Je décide de passer la nuit dans le village de Al Marina, j'interroge un Crétois assis à la terrasse d'un café pour savoir s'il est possible de camper à proximité du village, il me dit oui et m'offre un café que j'accepte bien volontiers. Malgré les barrières de la langue, j'arrive à me faire comprendre dans un anglais décousu. Pourtant, il ne faut pas s'y tromper, l'hospitalité que les Crétois pratiquent si spontanément ne signifie pas qu'ils soient dupes. Avec ce sens particulier des êtres de vieille tradition, ils savent infailliblement discerner au premier regard, l'homme qui vient à eux, le cœur gonflé du désir de les aimer, donc de les connaître, de celui dont le jugement critique est établi par avance. Le voyageur avide de contact humain de celui qui recherche surtout le vivre et le couvert facile.

Il me propose, pour abriter mon sommeil, la maison en construction de son oncle, nous nous y rendons et j'y entrepose mes affaires. Depuis mon arrivée en ces lieux, un attroupement s'est constitué autour de moi et de ma monture, je suis l'étonnement des enfants, la curiosité de ce village délaissé par les touristes.

Se prénommant Georges, mon accompagnateur m'invite à le suivre, il me conduit à sa demeure où vivent ses parents, une famille simple, dans un milieu où rien n'est de trop, où il y a juste ce qu'il faut pour vivre convenablement. Ici, le monde moderne n'a pas encore posé son empreinte.

Ce sont, je pense, les Grecs qui ont inventé cet admirable adage " rien de trop ". Cette indifférence au luxe, à l'ornement, explique l'élégance sans âge de leurs maisons blanchies à la chaux.

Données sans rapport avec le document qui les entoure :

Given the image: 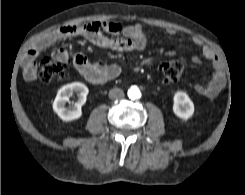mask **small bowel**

La mère de Georges me parle dans une langue incompréhensible pour moi, mais je finis par deviner que je suis le bienvenu et l'on m'apporte aussitôt du poisson, une omelette et du vin. Je savoure avec appétit ces délicieuses choses et le repas achevé, Georges me propose à nouveau de le suivre. Nous sortons de la maison pour nous diriger vers la salle d'un bar, nous pénétrons à l'intérieur, des chaises en bois occupées en majeure partie par des adultes et surtout des enfants, sont installées face à un grand drap blanc étendu au fond de la pièce, c'est le jour du cinéma.

On éteint les lumières et aussitôt un appareil enfermé dans une énorme boîte en bois entouré de chiffons, projette sur l'écran, dans un bruit pas possible, un western américain, sous-titré en Grec. Heureusement pour moi, c'est le genre de film qui ne nécessite pas de dialogue pour comprendre.

A la fin de cette projection fantastique, Georges me raccompagne à mon abri, nous nous séparons sur une amicale poignée de main. Me trouvant légèrement à l'écart du village, la pleine lune me fait découvrir un paysage fantomatique, une campagne baignant dans une atmosphère mystérieuse, troublée par le hurlement des chats-huants. La tête levée, je contemple un long moment la voûte céleste, tapissée d'une myriade d'étoile, puis le sommeil m'envahit, je me glisse dans mon duvet et ne tarde pas à tomber dans les bras de Morphée.